The New Era of Digital Marketing: 4 Trends Small Businesses Can’t Ignore

The majority of your customers spend up to 3 hours online each day. Searching, posting, updating, watching and reading. They are bombarded with marketing messages, to the degree that they quickly become immune to tactics that just a short while ago were touted as the “next big thing” to revolutionize your digital marketing strategy.

As a small business you have to be smart about which trends you seize upon and which ideas you rule out as not being the best fit for your goals, audience and budget.

Here are four digital marketing trends that aren’t going away any time soon, and are absolutely essential for you to consider as you plan for the future.

Digital Marketing and Mobile Optimzation

You’d have to be an ostrich with your head stuck pretty deep in the sand to be oblivious to how much mobile phones and tablets have infiltrated our daily lives. Yet many businesses haven’t fully considered what that means for their marketing.

You don’t have to take the full leap to creating your own app, or even launch a wide scale mobile ad campaign, but you do have to think about how visitors experience your website on a mobile device.

As well as ensuring that visitors using a mobile device to access your site stay longer and can find what they are looking for, making your site mobile ready is critical for search engine optimization.

Many small businesses suffered catastrophic drops in search engine traffic after Google’s algorithm update in April, which added a website’s mobile readiness to their ranking factors. If you were lucky enough to escape “mobilegeddon”, consider it a lucky reprieve and don’t delay in making sure your website looks great on all types of mobile devices.

Content Marketing

You have probably heard the phrase: Content is King. But what exactly does that mean? And how can you make sure your content is helping your small business grow?

Today’s internet users consume content at a startling rate. Hundreds of articles, videos and blog posts flood our inbox and social media streams and the average person spends two hours a day consuming content online.

Content can be shared, bookmarked and interacted with in ways that few other marketing channels can be.
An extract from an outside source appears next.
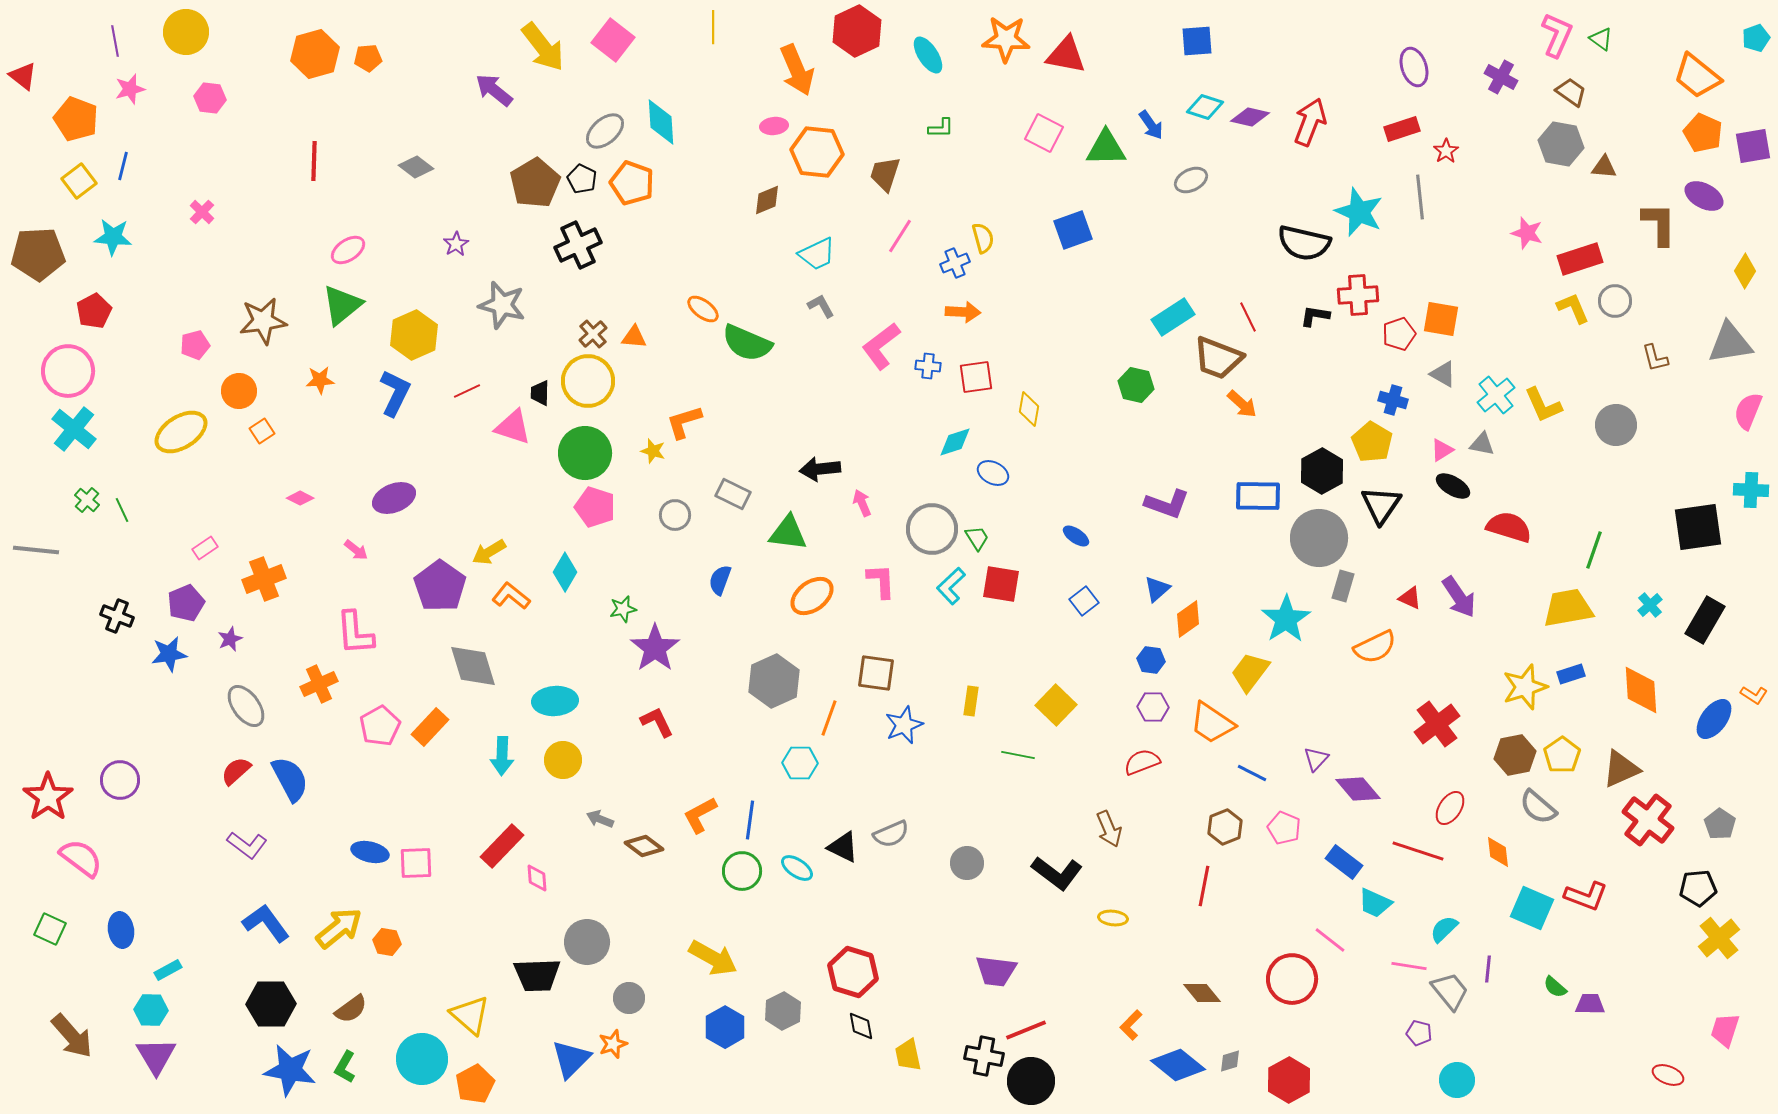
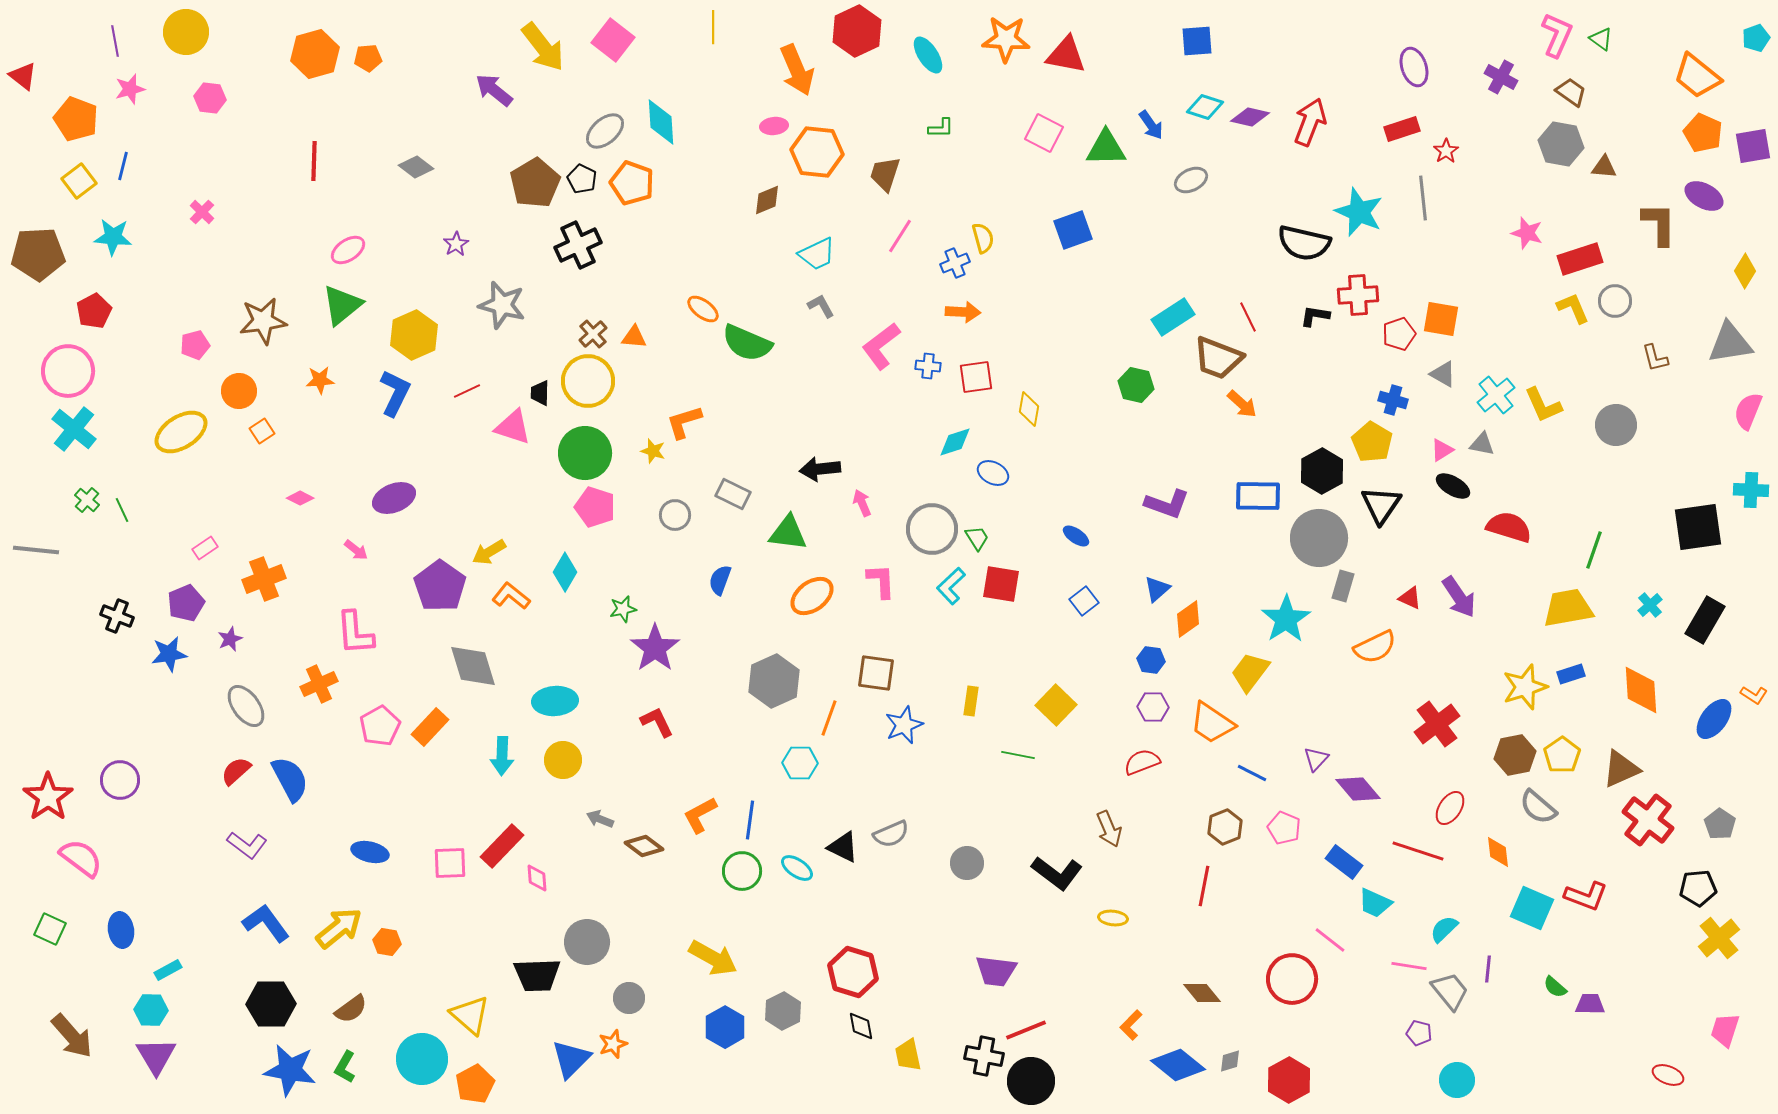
gray line at (1420, 197): moved 3 px right, 1 px down
pink square at (416, 863): moved 34 px right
In general, try to create content which is:

  • Valuable. Ask yourself what your content offers the reader.
  • Visually appealing. Make your content more engaging with images, videos and infographics.
  • Crafted with SEO best practices in mind. Decide what keyword your content should target and optimize it carefully.
  • Easily shared. Place social sharing buttons in the content and use a catchy, descriptive title that will entice people to click through to read the content.

Cybersecurity

Headline security breaches can cost big businesses millions, but it’s not just major brands that are at risk. Over 30,000 SME websites are hacked every day. Small businesses are often more likely to suffer a data breach or website hack due to having weaker security systems in place. When we think of hacking incidents we tend to think of individuals looking to steal or expose information. However, your website can also be hijacked or injected with malicious code that serves unwanted ads, redirects visitors to other pages, locks you out of the admin area and generally wreaks havoc with your site’s stability.

Of course, theft of information is a strong motivator for hackers, and don’t fall into the trap of thinking you don’t have anything worth stealing!

If your website stores intellectual property, contracts, orders or customer information it is your responsibility to protect it.

Look into steps you can take to strengthen your defenses such as SSL certificates, two-factor log in authentication and third party monitoring/response services such as Sucuri.

An Ever-Shrinking Attention Span

It’s not just screen sizes that are shrinking- our attention span is dwindling too. While there is little you can do to combat human nature, it’s vital that your marketing efforts acknowledge and adapt to the fleeting window of opportunity you have to capture someone’s interest.

Make sure your title is catchy and interesting. Keep important information up front and centre, but include a great “hook” to encourage them to read more.

Include great visuals such as videos or infographics. Visually represented information is digested by the human brain at a much faster rate than the written word, so it is a great shortcut to getting your point across.

Make sure that your call to action, whether it is a link, a button or a form are prominent and clear.

While we are on the topic of forms, keep those short and sweet. The percentage of people who will complete it decreases with every field that you add.